What is required: All lines below between the line with "e poi fai clic sul" and the line with "Welche Arten der Preisgarantie gibt es?", including both, must be copied exactly, and the pictures must be omitted.

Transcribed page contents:
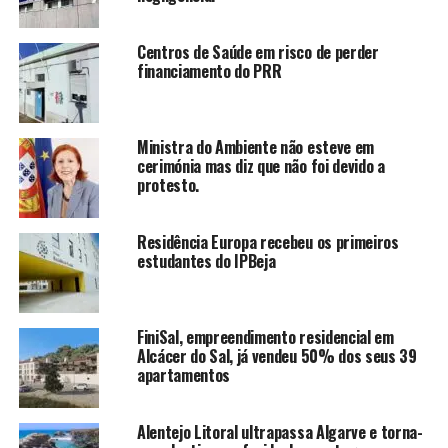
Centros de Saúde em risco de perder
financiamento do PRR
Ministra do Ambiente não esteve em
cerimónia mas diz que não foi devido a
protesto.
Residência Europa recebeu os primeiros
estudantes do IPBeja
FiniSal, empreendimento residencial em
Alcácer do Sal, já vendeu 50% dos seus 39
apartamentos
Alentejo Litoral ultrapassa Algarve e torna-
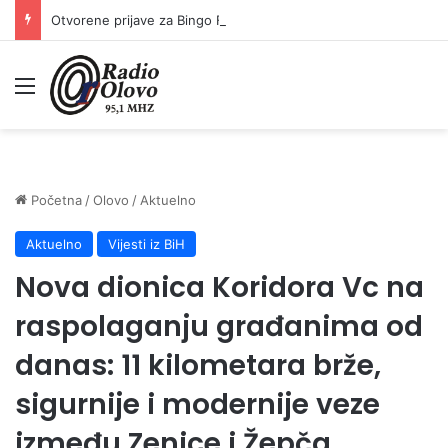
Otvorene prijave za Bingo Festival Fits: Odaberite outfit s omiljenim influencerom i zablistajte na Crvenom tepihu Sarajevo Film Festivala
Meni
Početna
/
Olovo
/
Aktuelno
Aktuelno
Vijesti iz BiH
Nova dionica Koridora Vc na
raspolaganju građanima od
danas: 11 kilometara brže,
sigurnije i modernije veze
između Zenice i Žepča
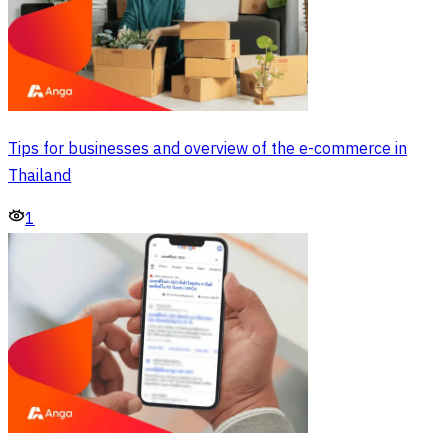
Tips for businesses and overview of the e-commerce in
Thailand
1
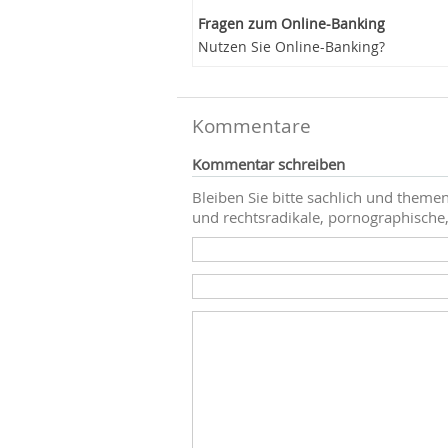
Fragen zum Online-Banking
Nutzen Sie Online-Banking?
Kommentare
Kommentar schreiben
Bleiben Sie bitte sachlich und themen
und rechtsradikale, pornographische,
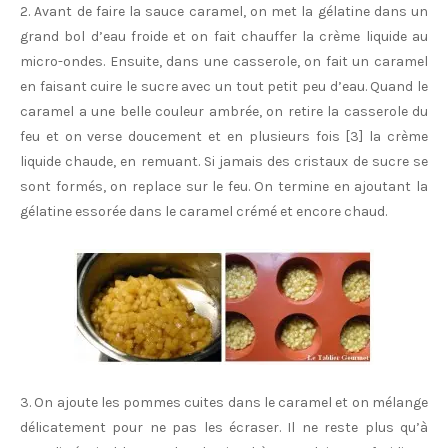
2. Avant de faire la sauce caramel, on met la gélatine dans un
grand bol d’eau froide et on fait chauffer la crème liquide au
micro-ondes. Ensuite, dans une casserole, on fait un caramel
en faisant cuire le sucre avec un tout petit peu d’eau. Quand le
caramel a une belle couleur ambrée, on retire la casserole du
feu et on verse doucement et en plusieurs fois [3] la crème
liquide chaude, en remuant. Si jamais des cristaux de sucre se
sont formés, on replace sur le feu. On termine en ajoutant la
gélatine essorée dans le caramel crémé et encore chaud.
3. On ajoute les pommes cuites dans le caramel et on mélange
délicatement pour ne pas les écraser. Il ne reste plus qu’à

* * *

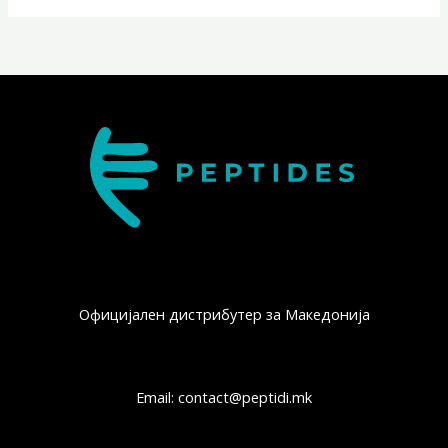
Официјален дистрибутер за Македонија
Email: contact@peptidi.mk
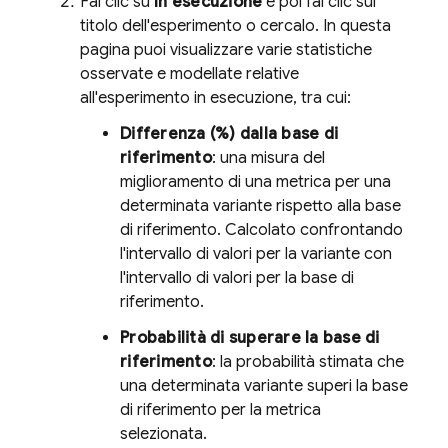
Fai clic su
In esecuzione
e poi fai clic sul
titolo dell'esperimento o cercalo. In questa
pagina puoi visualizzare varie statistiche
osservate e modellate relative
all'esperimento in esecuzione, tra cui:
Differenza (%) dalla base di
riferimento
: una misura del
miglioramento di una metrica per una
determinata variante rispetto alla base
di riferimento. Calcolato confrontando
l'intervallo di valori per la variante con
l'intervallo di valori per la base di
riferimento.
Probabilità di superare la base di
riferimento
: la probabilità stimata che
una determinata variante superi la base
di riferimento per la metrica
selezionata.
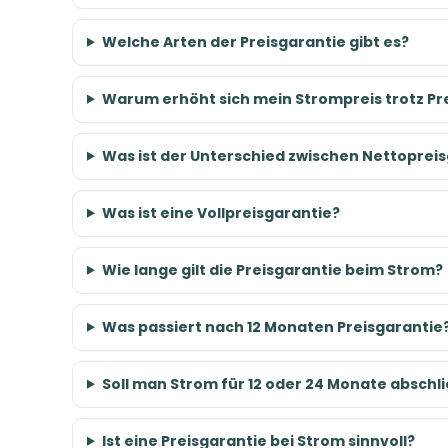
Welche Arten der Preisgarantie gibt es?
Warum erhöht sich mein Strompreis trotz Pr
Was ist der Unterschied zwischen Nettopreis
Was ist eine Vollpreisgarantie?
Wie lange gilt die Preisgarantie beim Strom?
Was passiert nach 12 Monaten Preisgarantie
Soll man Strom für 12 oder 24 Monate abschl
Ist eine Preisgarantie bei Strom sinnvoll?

---

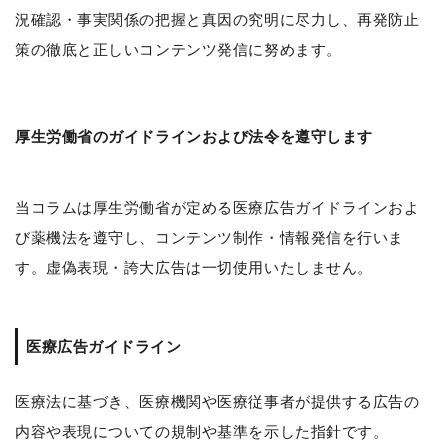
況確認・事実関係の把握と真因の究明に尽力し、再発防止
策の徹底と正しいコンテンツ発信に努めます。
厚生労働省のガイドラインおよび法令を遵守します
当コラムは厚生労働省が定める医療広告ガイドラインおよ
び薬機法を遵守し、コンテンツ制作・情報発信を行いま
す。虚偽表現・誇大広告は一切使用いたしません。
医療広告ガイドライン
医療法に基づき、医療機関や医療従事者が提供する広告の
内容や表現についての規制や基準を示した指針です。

Solution for this task:
e poi fai clic sul
titolo dell'esperimento o cercalo. In questa
pagina puoi visualizzare varie statistiche
osservate e modellate relative
all'esperimento in esecuzione, tra cui:
Differenza (%) dalla base di
riferimento
: una misura del
miglioramento di una metrica per una
determinata variante rispetto alla base
di riferimento. Calcolato confrontando
l'intervallo di valori per la variante con
l'intervallo di valori per la base di
riferimento.
Probabilità di superare la base di
riferimento
: la probabilità stimata che
una determinata variante superi la base
di riferimento per la metrica
selezionata.
Welche Arten der Preisgarantie gibt es?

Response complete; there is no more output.